Leave out the pictures and restate the rest of the data exactly.

BEGIN

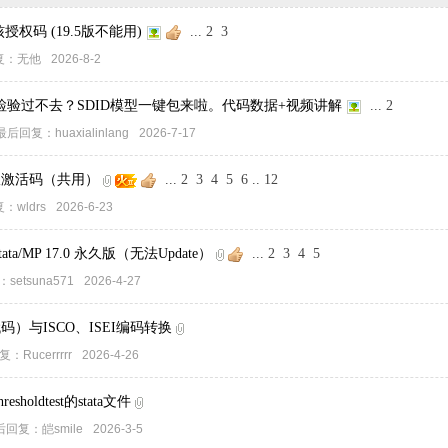
永久4核授权码 (19.5版不能用)
...
2
3
复：
无他
2026-8-2
检验过不去？SDID模型一键包来啦。代码数据+视频讲解
...
2
最后回复：
huaxialinlang
2026-7-17
 永久版激活码（共用）
...
2
3
4
5
6
..
12
复：
wldrs
2026-6-23
tata/MP 17.0 永久版（无法Update）
...
2
3
4
5
：
setsuna571
2026-4-27
码）与ISCO、ISEI编码转换
复：
Rucerrrrr
2026-4-26
esholdtest的stata文件
后回复：
皑smile
2026-3-5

END

**Task result**
永久4核授权码 (19.5版不能用)
...
2
3
复：
无他
2026-8-2
检验过不去？SDID模型一键包来啦。代码数据+视频讲解
...
2
最后回复：
huaxialinlang
2026-7-17
 永久版激活码（共用）
...
2
3
4
5
6
..
12
复：
wldrs
2026-6-23
tata/MP 17.0 永久版（无法Update）
...
2
3
4
5
：
setsuna571
2026-4-27
码）与ISCO、ISEI编码转换
复：
Rucerrrrr
2026-4-26
esholdtest的stata文件
后回复：
皑smile
2026-3-5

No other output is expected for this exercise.